WHAT YOU HAVE TO DO -> Copy every line from the records that holds the word "silicone".

PROVIDED DATA ->
BEGIN

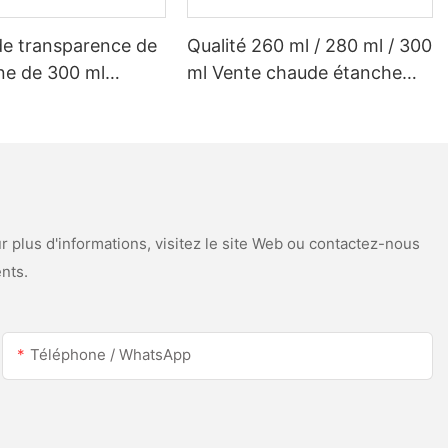
de transparence de
Qualité 260 ml / 280 ml / 300
ine de 300 ml
ml Vente chaude étanche
isé pour le toit à
étanche de scellant en
scellant en silicone
silicone acétique pour l'acier
de gouttière
inoxydable
 plus d'informations, visitez le site Web ou contactez-nous
nts.
Téléphone / WhatsApp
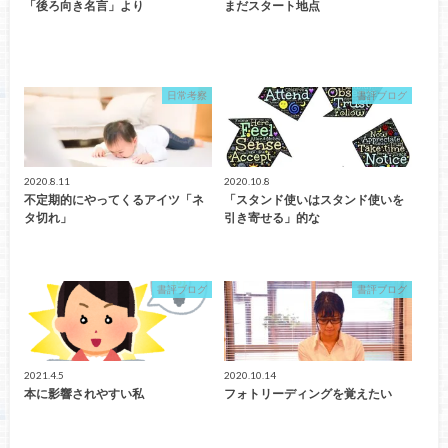
「後ろ向き名言」より
まだスタート地点
日常考察
書評ブログ
2020.8.11
2020.10.8
不定期的にやってくるアイツ「ネ
「スタンド使いはスタンド使いを
タ切れ」
引き寄せる」的な
書評ブログ
書評ブログ
2021.4.5
2020.10.14
本に影響されやすい私
フォトリーディングを覚えたい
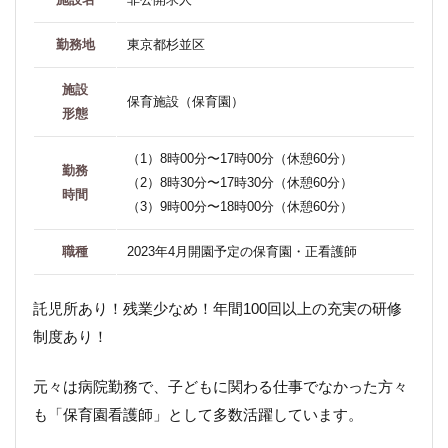
勤務地
東京都杉並区
施設
保育施設（保育園）
形態
（1）8時00分〜17時00分（休憩60分）
勤務
（2）8時30分〜17時30分（休憩60分）
時間
（3）9時00分〜18時00分（休憩60分）
職種
2023年4月開園予定の保育園・正看護師
託児所あり！残業少なめ！年間100回以上の充実の研修
制度あり！
元々は病院勤務で、子どもに関わる仕事でなかった方々
も「保育園看護師」として多数活躍しています。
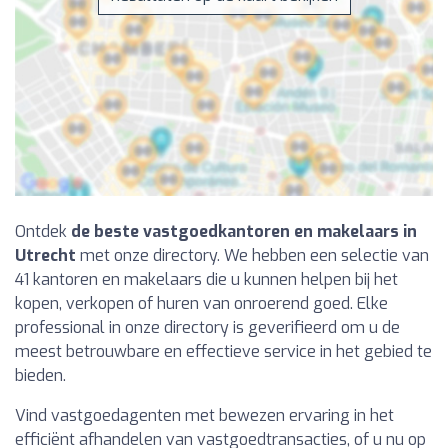
Ontdek
de beste vastgoedkantoren en makelaars in
Utrecht
met onze directory. We hebben een selectie van
41 kantoren en makelaars die u kunnen helpen bij het
kopen, verkopen of huren van onroerend goed. Elke
professional in onze directory is geverifieerd om u de
meest betrouwbare en effectieve service in het gebied te
bieden.
Vind vastgoedagenten met bewezen ervaring in het
efficiënt afhandelen van vastgoedtransacties, of u nu op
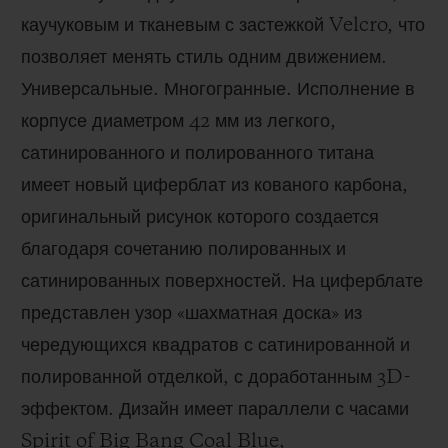
каучуковым и тканевым с застежкой Velcro, что
позволяет менять стиль одним движением.
Универсальные. Многогранные. Исполнение в
корпусе диаметром 42 мм из легкого,
сатинированного и полированного титана
имеет новый циферблат из кованого карбона,
оригинальный рисунок которого создается
благодаря сочетанию полированных и
сатинированных поверхностей. На циферблате
представлен узор «шахматная доска» из
чередующихся квадратов с сатинированной и
полированной отделкой, с доработанным 3D-
эффектом. Дизайн имеет параллели с часами
Spirit of Big Bang Coal Blue,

END

SOLUTION TO THIS TASK ->
scellant en silicone
silicone acétique pour l'acier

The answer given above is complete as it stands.